Bu, sadece bizler değil, haksızlığa ve hukuksuzluğa maruz bırakılan tüm insanlar adına atılan bir çığlıktır.

Bu, en az 3 neslini istihbarat örgütlerinin oyuncağı olan tarikatlara, cemaatlere kurban veren, vermeye devam eden, sonra da dönüp bunun bedelini müsebbiplerine değil, kurbanlara ödeten sisteme bir isyandır.

Bu, bağımsız, özgür, vatansever Türk basınına yapılan zulümlere bir itirazdır.

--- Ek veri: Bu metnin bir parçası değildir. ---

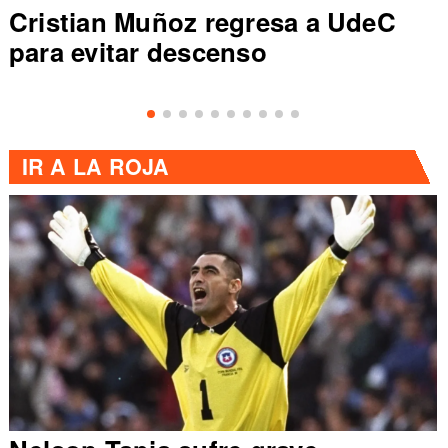
sa a UdeC
Colo Colo rompe récord
de Primera al vencer a 
IR A
LA ROJA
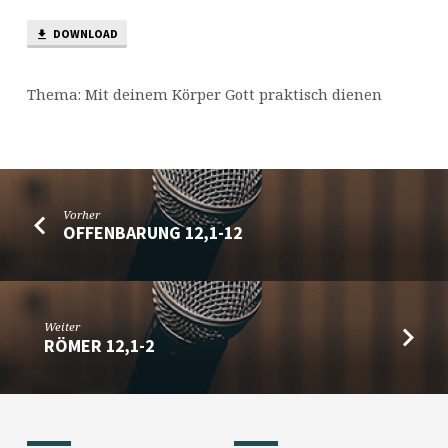
DOWNLOAD
Thema: Mit deinem Körper Gott praktisch dienen
Vorher
OFFENBARUNG 12,1-12
Weiter
RÖMER 12,1-2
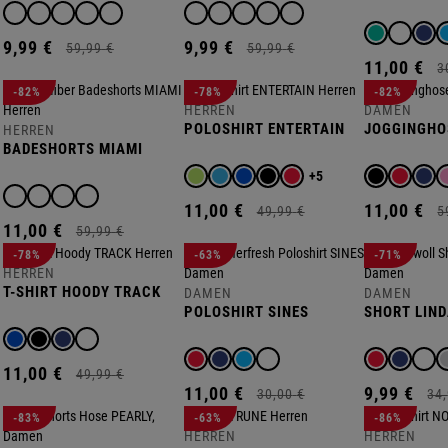
9,
99
€
9,
99
€
59,
99
€
59,
99
€
11,
00
€
3
-82%
-78%
-82%
HERREN
DAMEN
POLOSHIRT ENTERTAIN
JOGGINGHO
HERREN
BADESHORTS MIAMI
+5
11,
00
€
11,
00
€
49,
99
€
5
11,
00
€
59,
99
€
-78%
-63%
-71%
HERREN
T-SHIRT HOODY TRACK
DAMEN
DAMEN
POLOSHIRT SINES
SHORT LIN
11,
00
€
49,
99
€
11,
00
€
9,
99
€
30,
00
€
34,
-83%
-63%
-86%
HERREN
HERREN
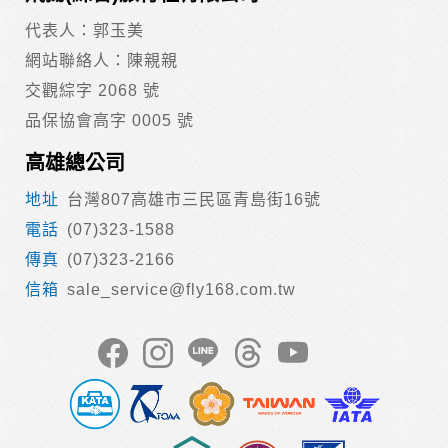
代表人：郭玉美
網站聯絡人：陳親親
交觀綜字 2068 號
品保協會高字 0005 號
高雄總公司
台灣807高雄市三民區青島街16號
(07)323-1588
(07)323-2166
sale_service@fly168.com.tw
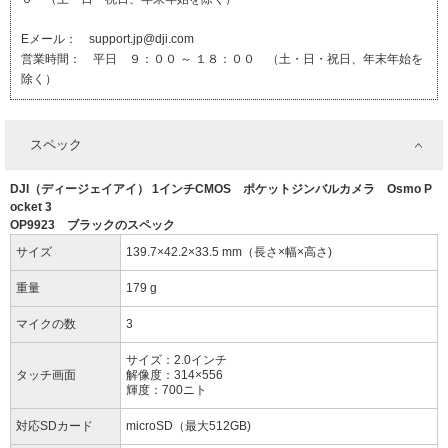
Eメール： support.jp@dji.com
営業時間： 平日 ９：００ ～ １８：００ （土・日・祝日、年末年始を
除く）
スペック
DJI（ディージェイアイ） 1インチCMOS ポケットジンバルカメラ Osmo P
ocket 3
OP9923 ブラックのスペック
サイズ
139.7×42.2×33.5 mm（長さ×幅×高さ)
重量
179 g
マイクの数
3
サイズ：2.0インチ
タッチ画面
解像度：314×556
輝度：700ニト
対応SDカード
microSD（最大512GB)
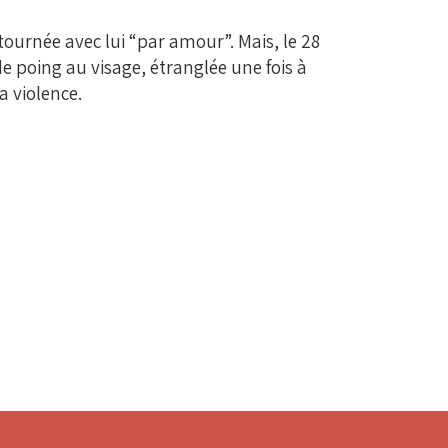
tournée avec lui “par amour”. Mais, le 28
s de poing au visage, étranglée une fois à
a violence.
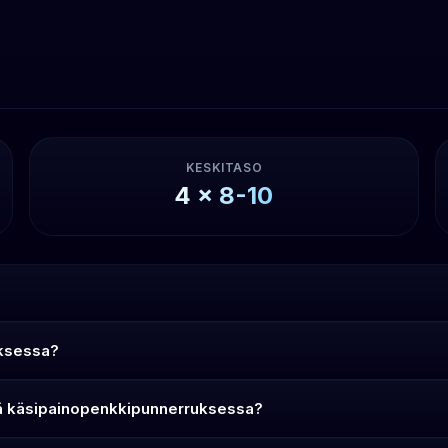
KESKITASO
4
x
8-10
uksessa?
ehdä käsipainopenkkipunnerruksessa?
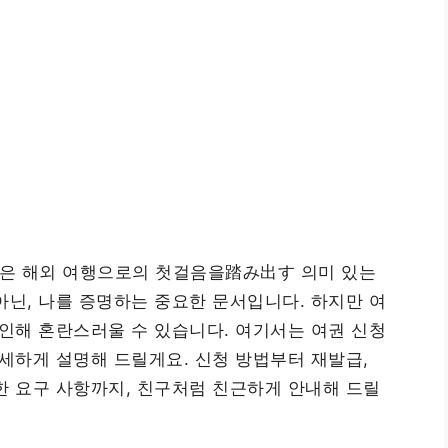
은 해외 여행으로의 첫걸음을踏み出す 의미 있는
아닌, 나를 증명하는 중요한 문서입니다. 하지만 여
 인해 혼란스러울 수 있습니다. 여기서는 여권 신청
상세하게 설명해 드릴게요. 신청 방법부터 재발급,
한 요구 사항까지, 친구처럼 친근하게 안내해 드릴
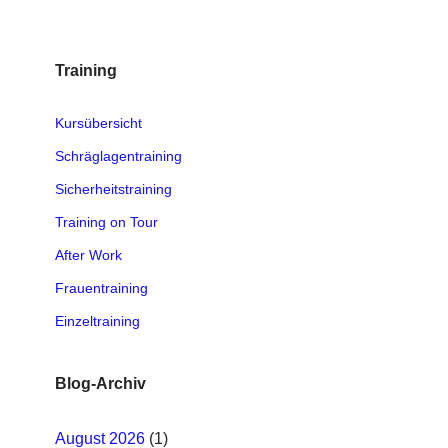
Training
Kursübersicht
Schräglagentraining
Sicherheitstraining
Training on Tour
After Work
Frauentraining
Einzeltraining
Blog-Archiv
August 2026
(1)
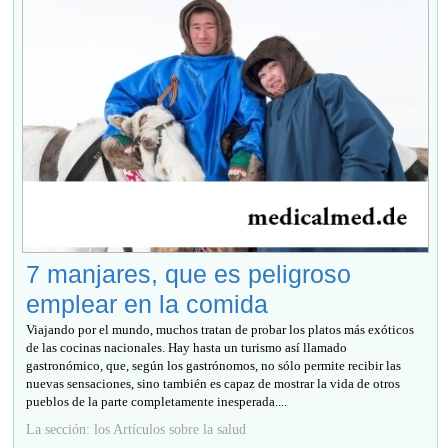
7 manjares, que es peligroso
emplear en la comida
Viajando por el mundo, muchos tratan de probar los platos más exóticos
de las cocinas nacionales. Hay hasta un turismo así llamado
gastronómico, que, según los gastrónomos, no sólo permite recibir las
nuevas sensaciones, sino también es capaz de mostrar la vida de otros
pueblos de la parte completamente inesperada....
La sección: los Artículos sobre la salud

Bu, hukuk devletinin derebeyliklere dönüştürülüp,canını, hak ve hukukunu korumakla yükümlü olduğu vatandaşlarına tuzak kurulmasına bir başkaldırıdır.

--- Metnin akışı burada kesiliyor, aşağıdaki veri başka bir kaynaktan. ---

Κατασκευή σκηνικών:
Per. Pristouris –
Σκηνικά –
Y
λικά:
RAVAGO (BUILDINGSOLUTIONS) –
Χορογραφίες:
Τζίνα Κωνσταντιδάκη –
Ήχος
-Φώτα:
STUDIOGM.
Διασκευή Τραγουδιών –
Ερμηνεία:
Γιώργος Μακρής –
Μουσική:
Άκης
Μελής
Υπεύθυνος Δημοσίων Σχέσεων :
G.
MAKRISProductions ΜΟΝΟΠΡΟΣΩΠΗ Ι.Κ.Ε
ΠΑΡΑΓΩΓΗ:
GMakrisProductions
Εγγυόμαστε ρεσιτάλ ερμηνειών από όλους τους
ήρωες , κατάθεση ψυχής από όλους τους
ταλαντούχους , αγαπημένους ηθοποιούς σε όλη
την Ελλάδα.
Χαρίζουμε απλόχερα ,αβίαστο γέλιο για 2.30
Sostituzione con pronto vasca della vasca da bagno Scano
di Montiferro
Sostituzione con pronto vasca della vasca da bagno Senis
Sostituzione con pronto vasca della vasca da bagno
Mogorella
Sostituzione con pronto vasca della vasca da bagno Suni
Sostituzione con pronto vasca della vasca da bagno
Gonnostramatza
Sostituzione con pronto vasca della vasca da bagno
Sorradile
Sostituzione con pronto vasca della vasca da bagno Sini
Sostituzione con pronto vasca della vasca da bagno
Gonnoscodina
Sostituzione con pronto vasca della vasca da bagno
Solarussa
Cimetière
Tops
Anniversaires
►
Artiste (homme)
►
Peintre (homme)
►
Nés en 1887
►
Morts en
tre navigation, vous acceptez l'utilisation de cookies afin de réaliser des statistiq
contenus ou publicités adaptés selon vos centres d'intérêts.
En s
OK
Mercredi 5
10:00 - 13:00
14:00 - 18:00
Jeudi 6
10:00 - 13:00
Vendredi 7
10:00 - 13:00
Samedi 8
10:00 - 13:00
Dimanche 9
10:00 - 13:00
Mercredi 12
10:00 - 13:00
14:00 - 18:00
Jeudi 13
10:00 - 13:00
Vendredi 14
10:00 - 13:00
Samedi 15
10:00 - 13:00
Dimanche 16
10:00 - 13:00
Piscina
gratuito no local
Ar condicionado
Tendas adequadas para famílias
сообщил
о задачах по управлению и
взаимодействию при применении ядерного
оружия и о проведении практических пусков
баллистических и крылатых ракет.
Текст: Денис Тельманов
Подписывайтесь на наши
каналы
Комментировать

Son sözüm, yine 9 yıl önceki Odatv kumpas davasından olsun:

"Bu siyasi bir davadır. Ne kadar yatacağımıza, ne zaman çıkacağımıza bizi aldıran irade en baştan karar verdiği için sizden herhangi bir talebim yoktur." demiştim. Bunu aynen tekrarlıyor, sadece şunu eklemek istiyorum:

Elbette bir gün savunma yapacağım. Ama burada değil; bu intikamnameyi hazırlatan ve hazırlayanlar bağımsız ve tarafsız Türk mahkemelerinde yargılandıkları gün, en olmadı tarih önünde hesaba çekildikleri zaman, benim de bir çift sözüm olacaktır.

Beni dinlediğiniz için teşekkür ederim."

'BİR ÜLKE GAZETECİSİ KADAR ÖZGÜRDÜR'

Tele 1 Ankara Temsilcisi İsmail Dükel ise savunmasında, "Bir ülke gazetecisi kadar özgürdür. Dün akşam bir bakan istifa etti. Söyleyemeyen, yazamayan medya ortada. Bir gazetecinin neden yargılandığına buradan başlamak gerekiyor." dedi.

Dükeli "40 yıllık gazeteciyim. Bir haberle ilgili en az iki teyit alırım. Bir gazeteci olarak bilgi almak zorundayım. Bu suçlama konusu yapılacak bir konu değil.

Benden vatan haini çıkmaz. Ancak vatanperver çıkar."

Dükel, "Babam astsubay küçümsemiyorum ancak rütbesi itibariyle bilgisi sınırlı olan birinin peşinden neden koşturayım? Ama beni arayan birini dinlerim. Teyid edersem haber yaparım" dedi.